* SUPPLIED DATA

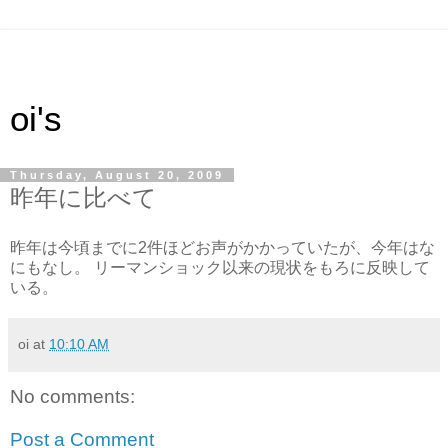
oi's
Thursday, August 20, 2009
昨年に比べて
昨年は今頃までに2件ほどお声がかかっていたが、今年はな
にもなし。 リーマンショック以来の現状をもろに反映して
いる。
oi
at
10:10 AM
No comments:
Post a Comment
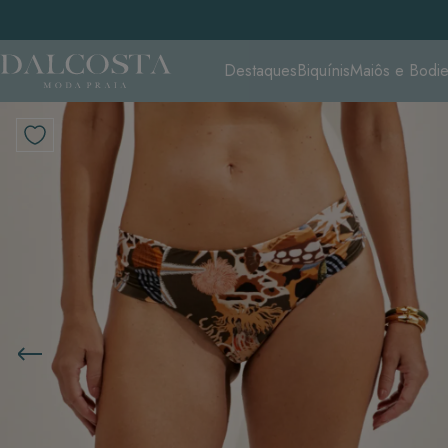
Destaques
Biquínis
Maiôs e Bodi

* EXERCISE OBJECTIVE
What you return must match each record exactly and contain no images.

* OUTPUT FOR THIS EXERCISE
oi's
Thursday, August 20, 2009
昨年に比べて
昨年は今頃までに2件ほどお声がかかっていたが、今年はな
にもなし。 リーマンショック以来の現状をもろに反映して
いる。
oi
at
10:10 AM
No comments:
Post a Comment
Destaques
Biquínis
Maiôs e Bodi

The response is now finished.